## Aim of the exercise
As the answer, give exactly the lines of the records below from the one with "BEGINNER以上のすべての有料プランでご利用いただけ" through the one with "urmare detaliile acestei", ends included and pictures left out.

## Records supplied

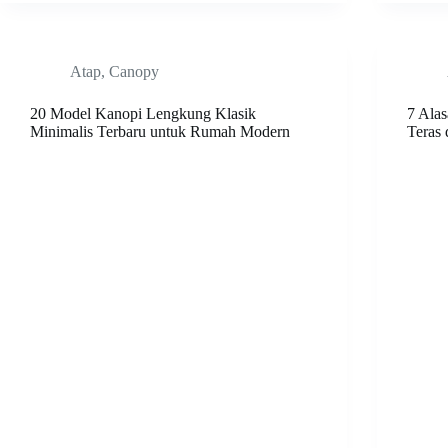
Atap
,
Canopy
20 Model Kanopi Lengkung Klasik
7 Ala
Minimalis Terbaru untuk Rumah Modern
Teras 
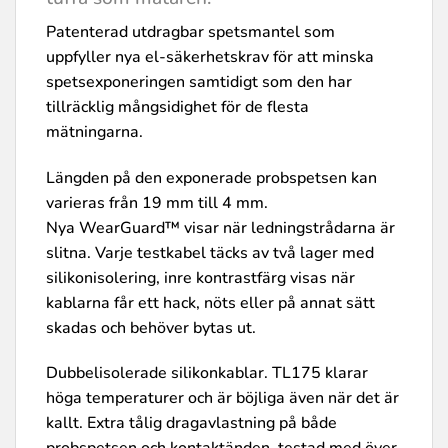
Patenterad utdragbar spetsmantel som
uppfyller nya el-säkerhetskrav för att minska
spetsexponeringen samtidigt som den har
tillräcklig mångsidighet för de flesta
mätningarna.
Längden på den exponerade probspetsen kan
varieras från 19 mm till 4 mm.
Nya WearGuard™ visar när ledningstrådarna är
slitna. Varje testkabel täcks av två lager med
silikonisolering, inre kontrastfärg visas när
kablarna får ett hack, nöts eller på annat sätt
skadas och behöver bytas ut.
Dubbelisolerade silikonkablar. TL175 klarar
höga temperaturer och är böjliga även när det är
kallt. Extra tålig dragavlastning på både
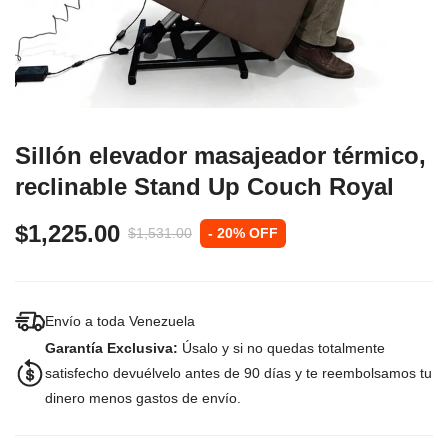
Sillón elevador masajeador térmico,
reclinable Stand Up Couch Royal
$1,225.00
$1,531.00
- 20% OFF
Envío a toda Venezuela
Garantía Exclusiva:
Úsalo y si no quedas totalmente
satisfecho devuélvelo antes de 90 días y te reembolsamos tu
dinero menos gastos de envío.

...

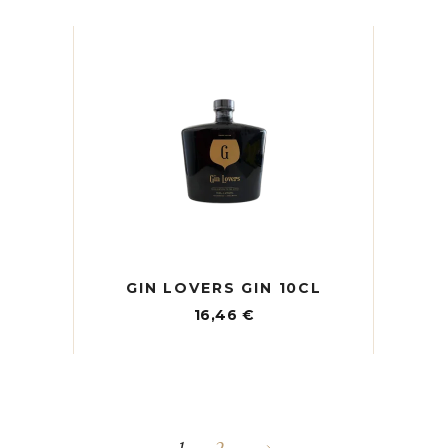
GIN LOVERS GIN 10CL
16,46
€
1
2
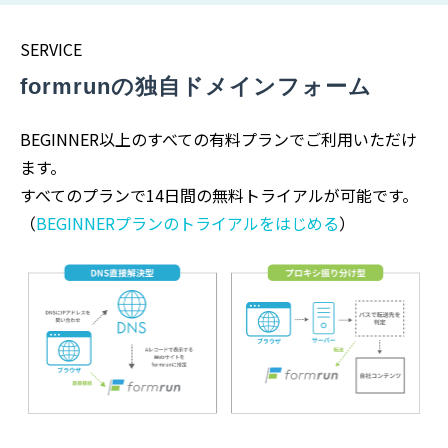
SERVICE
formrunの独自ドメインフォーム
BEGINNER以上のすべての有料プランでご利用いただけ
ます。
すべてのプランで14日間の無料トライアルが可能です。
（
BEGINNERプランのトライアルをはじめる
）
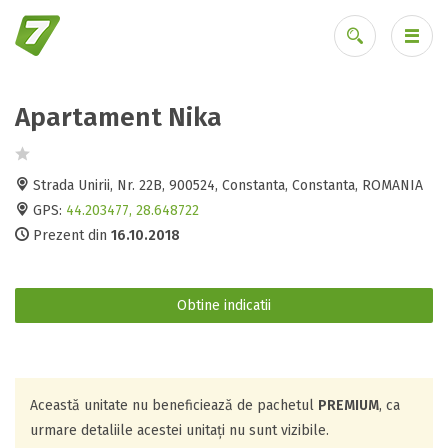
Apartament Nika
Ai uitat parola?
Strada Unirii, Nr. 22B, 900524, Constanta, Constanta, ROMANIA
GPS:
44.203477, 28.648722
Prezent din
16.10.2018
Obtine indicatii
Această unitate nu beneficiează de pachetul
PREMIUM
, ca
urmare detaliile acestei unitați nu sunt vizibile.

==

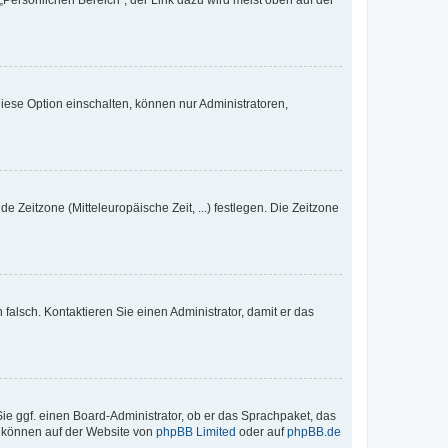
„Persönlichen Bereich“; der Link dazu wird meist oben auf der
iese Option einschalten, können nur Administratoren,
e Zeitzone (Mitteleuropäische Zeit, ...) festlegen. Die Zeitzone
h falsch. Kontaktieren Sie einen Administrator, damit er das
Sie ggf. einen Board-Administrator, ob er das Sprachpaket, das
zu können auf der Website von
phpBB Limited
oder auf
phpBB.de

## Answer to the exercise
BEGINNER以上のすべての有料プランでご利用いただけ
ます。
すべてのプランで14日間の無料トライアルが可能です。
（
BEGINNERプランのトライアルをはじめる
）
Apartament Nika
Ai uitat parola?
Strada Unirii, Nr. 22B, 900524, Constanta, Constanta, ROMANIA
GPS:
44.203477, 28.648722
Prezent din
16.10.2018
Obtine indicatii
Această unitate nu beneficiează de pachetul
PREMIUM
, ca
urmare detaliile acestei unitați nu sunt vizibile.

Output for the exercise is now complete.